Le SRI publie une Lettre…
L’objectif de cette Lettre est d’informer aussi bien des chrétiens que des musulmans. Sur les 1200 exemplaires tirés, 800 exemplaires sont diffusés à des chrétiens, 400 à des musulmans. On choisit de publier des documents venant des deux religions pour les porter à la connaissance des uns et des autres. Dans ce numéro, sur les couples islamo-chrétiens, nous apportons des éléments de réflexion mais nous donnons aussi la parole à un couple, à la présidente d’une association, à un imam qui prend une position courageuse en disant qu’il n’est pas favorable mais que c’est son devoir d’accompagner ces couples. On se fait l’écho des évêques du Maghreb car la relation avec les musulmans, nous la vivons en France, mais on ne peut pas la séparer du contexte. Nous avons choisi, en dernière page, une prière du Pape François qui peut être dite par des chrétiens, des juifs et des musulmans. Même si les musulmans ne sont pas habitués à utiliser des textes de prière qui ne viennent pas de leur tradition, je crois que le Pape touche là une dimension profonde : la prière est très importante chez les musulmans. Ils pensent souvent que les chrétiens ne prient pas
Quels sont vos projets ?
Personnellement, j’aurais aimé traverser la Méditerranée. Mon évêque m’envoie à Marseille pour janvier 2016. Je suis très content de rejoindre une Eglise qui vit la mission, engagée dans les relations entre musulmans et chrétiens. J’ai beaucoup à apprendre et à découvrir. Depuis la classe prépa, c’est la première fois que j’habiterai dans l’Hexagone mais en dehors de l’Ile-France ! Je serai chargé de travailler à l’Institut catholique de la Méditerranée. Je vais en profiter pour me remettre à niveau en Arabe. J’aimerais vivre Noël au service des chrétiens au Maroc.

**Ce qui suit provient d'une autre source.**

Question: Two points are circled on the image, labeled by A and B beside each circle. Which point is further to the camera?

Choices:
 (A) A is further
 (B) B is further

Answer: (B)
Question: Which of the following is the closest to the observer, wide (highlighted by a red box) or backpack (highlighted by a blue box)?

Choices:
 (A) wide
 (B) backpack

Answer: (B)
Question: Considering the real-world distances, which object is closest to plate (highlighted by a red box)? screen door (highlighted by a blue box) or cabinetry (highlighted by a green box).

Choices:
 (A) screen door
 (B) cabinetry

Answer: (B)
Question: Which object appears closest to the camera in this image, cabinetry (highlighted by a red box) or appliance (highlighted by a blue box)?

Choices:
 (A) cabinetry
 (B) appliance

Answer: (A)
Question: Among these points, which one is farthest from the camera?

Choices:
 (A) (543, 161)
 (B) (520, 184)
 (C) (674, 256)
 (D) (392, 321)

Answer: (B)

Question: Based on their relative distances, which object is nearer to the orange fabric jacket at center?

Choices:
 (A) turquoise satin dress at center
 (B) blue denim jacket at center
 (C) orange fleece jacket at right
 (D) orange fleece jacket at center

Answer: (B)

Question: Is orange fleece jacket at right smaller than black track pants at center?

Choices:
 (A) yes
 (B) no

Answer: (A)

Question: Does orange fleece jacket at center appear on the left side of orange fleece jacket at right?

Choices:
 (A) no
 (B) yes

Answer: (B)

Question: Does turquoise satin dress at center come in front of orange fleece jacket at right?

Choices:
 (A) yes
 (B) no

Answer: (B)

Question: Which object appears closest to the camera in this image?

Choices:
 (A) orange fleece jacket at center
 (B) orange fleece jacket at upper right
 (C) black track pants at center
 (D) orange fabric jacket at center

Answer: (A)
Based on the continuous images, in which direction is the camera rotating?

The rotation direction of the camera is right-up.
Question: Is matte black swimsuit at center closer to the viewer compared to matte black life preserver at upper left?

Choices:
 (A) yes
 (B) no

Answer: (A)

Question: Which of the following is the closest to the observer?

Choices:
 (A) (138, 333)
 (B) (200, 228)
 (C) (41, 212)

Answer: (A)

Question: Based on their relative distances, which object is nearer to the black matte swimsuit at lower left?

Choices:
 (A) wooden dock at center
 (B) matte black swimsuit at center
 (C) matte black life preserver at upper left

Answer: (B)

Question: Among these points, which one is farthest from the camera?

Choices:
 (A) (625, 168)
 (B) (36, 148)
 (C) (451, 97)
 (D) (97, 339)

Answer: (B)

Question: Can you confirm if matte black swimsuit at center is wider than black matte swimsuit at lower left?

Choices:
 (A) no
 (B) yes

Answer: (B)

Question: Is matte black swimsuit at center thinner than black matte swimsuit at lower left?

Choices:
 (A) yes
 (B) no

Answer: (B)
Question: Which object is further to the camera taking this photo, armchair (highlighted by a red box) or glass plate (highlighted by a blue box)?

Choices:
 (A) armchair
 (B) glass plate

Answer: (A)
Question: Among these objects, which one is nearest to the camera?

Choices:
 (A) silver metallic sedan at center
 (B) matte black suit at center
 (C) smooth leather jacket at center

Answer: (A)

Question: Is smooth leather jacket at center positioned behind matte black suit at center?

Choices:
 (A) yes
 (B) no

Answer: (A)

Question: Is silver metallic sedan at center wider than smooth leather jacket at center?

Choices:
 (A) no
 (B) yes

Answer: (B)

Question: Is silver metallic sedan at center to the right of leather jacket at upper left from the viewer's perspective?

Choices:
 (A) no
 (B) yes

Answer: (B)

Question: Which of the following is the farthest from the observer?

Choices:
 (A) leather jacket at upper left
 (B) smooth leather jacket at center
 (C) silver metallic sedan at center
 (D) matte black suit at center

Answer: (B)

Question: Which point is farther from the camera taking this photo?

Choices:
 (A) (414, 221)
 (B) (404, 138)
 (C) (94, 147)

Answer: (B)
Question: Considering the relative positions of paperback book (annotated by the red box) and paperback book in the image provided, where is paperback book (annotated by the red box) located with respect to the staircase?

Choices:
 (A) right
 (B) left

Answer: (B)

La Parole de Dieu, boussole pour les relations avec l’Islam
Ces deux paroles habitent le Père Roucou dans sa mission. « Amour et Vérité se rencontrent » (Psaume 84, 11). « Il n’y a pas à choisir entre l’un et l’autre, commente-t-il. Je ne peux pas aimer mon frère musulman si je ne suis pas vrai avec lui. Mais faire la vérité avec l’autre ne peut pas se faire sans l’aimer ». Le deuxième est : « Dieu, nul ne l’a jamais vu » (Evangile selon Saint Jean 1, 17). « Dieu reste de l’ordre du mystère. Nous avons ce point commun avec les Juifs et les Musulmans. Si les Juifs ne prononcent pas le nom de Dieu, c’est pour ne pas mettre la main sur Dieu, contrairement à ce que font les extrémistes de tous les bords. Chez les Musulmans, on ne connaît pas le 100ème nom de Dieu ». Sur ce « terrain commun spirituel », le P. Roucou n’oublie pas la suite : « Le Fils unique qui est tourné vers le Père nous l’a révélé ». « Il est de notre responsabilité chrétienne de témoigner du Christ qui est pour nous la révélation de Dieu ». Il cite aussi Mgr Maroun Lahham, qui, alors Archevêque de Tunis (aujourd’hui en Jordanie), a eu cette formule : « Un croyant sert Dieu. Un extrémiste se sert de Dieu ».